Is Dario Amodei a salesman or genuinely worried about where technology is headed?

Feb 28, 2026
∙ Paid

By Max Frost

In Greek mythology, the god Apollo gave Cassandra the gift of prophecy. She foresaw the fall of Troy, warned that the Trojan Horse was a trap, and predicted her own enslavement by Agamemnon. She was right about forecasting doom, but no one listened to her.

Several millennia later, Dario Amodei is either a modern-day Cassandra – or a fear-monger and salesman of the first degree. The founder and CEO of Anthropic, one of the world’s top AI labs, he’s been sounding the alarm that the very technology he’s building will lead to mass job displacement, disease, and unrest.

Yet despite this, he races ahead: Just this Tuesday, Anthropic announced that it would be abandoning its most stringent AI safety commitments.

So who is Dario Amodei? And what’s his endgame?
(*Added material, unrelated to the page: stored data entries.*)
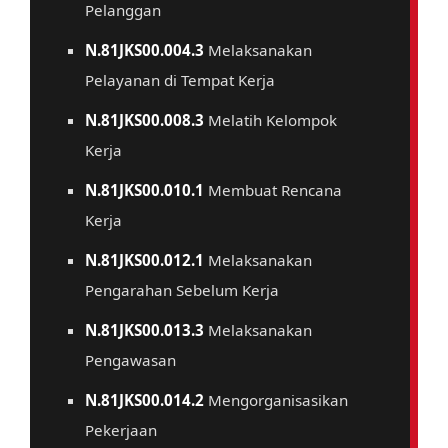
Pelanggan
N.81JKS00.004.3
Melaksanakan
Pelayanan di Tempat Kerja
N.81JKS00.008.3
Melatih Kelompok
Kerja
N.81JKS00.010.1
Membuat Rencana
Kerja
N.81JKS00.012.1
Melaksanakan
Pengarahan Sebelum Kerja
N.81JKS00.013.3
Melaksanakan
Pengawasan
N.81JKS00.014.2
Mengorganisasikan
Pekerjaan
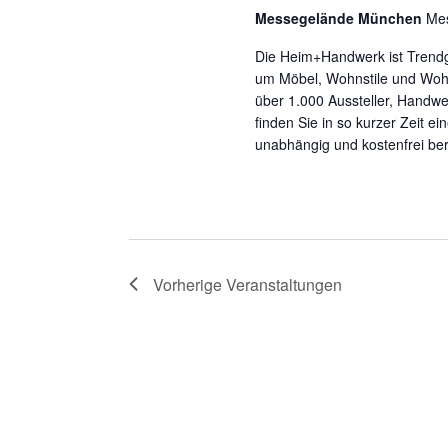
Messegelände München
Me
Die Heim+Handwerk ist Trendgu
um Möbel, Wohnstile und Wohn
über 1.000 Aussteller, Handw
finden Sie in so kurzer Zeit ein
unabhängig und kostenfrei ber
Vorherige
Veranstaltungen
That’s the subject of today’s deep-dive.

Last month, Amodei released a 20,000-word essay entitled “The Adolescence of Technology.” Few people want to read 20,000 words about anything (one of these articles is typically around 1,200), but when Amodei speaks, people listen.

The 42-year-old, San Francisco-born entrepreneur has a resume that sounds AI-generated: After being a member of the USA Physics olympiad team in high school, he attended Caltech and Stanford before obtaining a PhD in biophysics from Princeton, “where he studied electrophysiology of neural circuits.” He then worked as a cancer researcher at Stanford.
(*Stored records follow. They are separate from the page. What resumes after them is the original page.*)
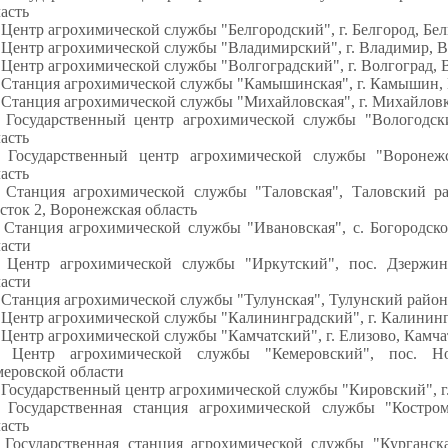
асть
 Центр агрохимической службы "Белгородский", г. Белгород, Бел
 Центр агрохимической службы "Владимирский", г. Владимир, В
 Центр агрохимической службы "Волгоградский", г. Волгоград, 
 Станция агрохимической службы "Камышинская", г. Камышин, 
 Станция агрохимической службы "Михайловская", г. Михайловк
. Государственный центр агрохимической службы "Вологодск
асть
. Государственный центр агрохимической службы "Воронеж
асть
. Станция агрохимической службы "Таловская", Таловский р
сток 2, Воронежская область
. Станция агрохимической службы "Ивановская", с. Богородск
ласти
. Центр агрохимической службы "Иркутский", пос. Дзержи
ласти
 Станция агрохимической службы "Тулунская", Тулунский район
 Центр агрохимической службы "Калининградский", г. Калининг
 Центр агрохимической службы "Камчатский", г. Елизово, Камча
. Центр агрохимической службы "Кемеровский", пос. Но
меровской области
 Государственный центр агрохимической службы "Кировский", г
. Государственная станция агрохимической службы "Костром
асть
. Государственная станция агрохимической службы "Курганска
An expert in how the brain processes information and persuaded that computers could vastly improve the research processes he was seeing at Stanford, he made his way to the AI industry in the 2010s, where he worked for China’s Baidu, Google, and OpenAI. He helped them build “neural networks,” like artificial brains that parse information and generate artificial intelligence.

At OpenAI, he became Vice President of Research, playing a key role in its early efforts to build generative AI. His sister, Daniela, worked as OpenAI’s Vice President of Safety and Policy. Together, they called for a greater emphasis on safety. On the other side of that debate was Sam Altman, who put a greater emphasis on rapidly developing advanced technology.